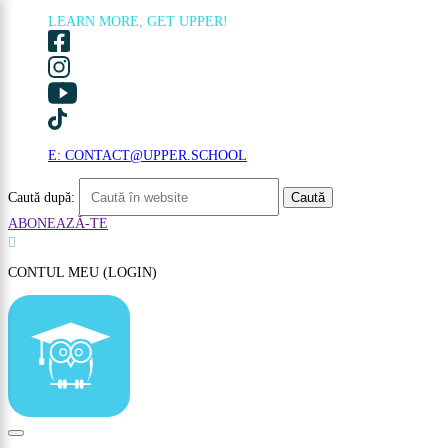
LEARN MORE, GET UPPER!
×
E: CONTACT@UPPER.SCHOOL
Caută după:
ABONEAZĂ-TE

CONTUL MEU (LOGIN)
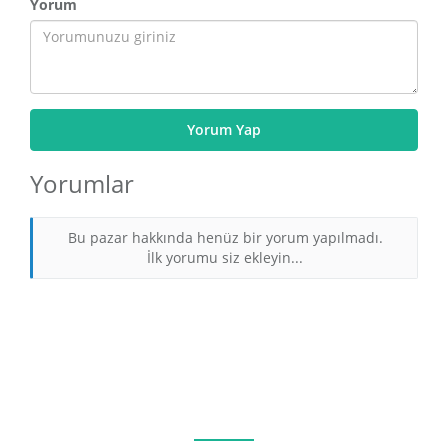
Yorum
Yorum Yap
Yorumlar
Bu pazar hakkında henüz bir yorum yapılmadı.
İlk yorumu siz ekleyin...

(What you are asked to do): Print only the lines from the one with "Bu pazar hakkında henüz bir yorum yapılmadı." to the end of the records, both included.

(Your solution):
Bu pazar hakkında henüz bir yorum yapılmadı.
İlk yorumu siz ekleyin...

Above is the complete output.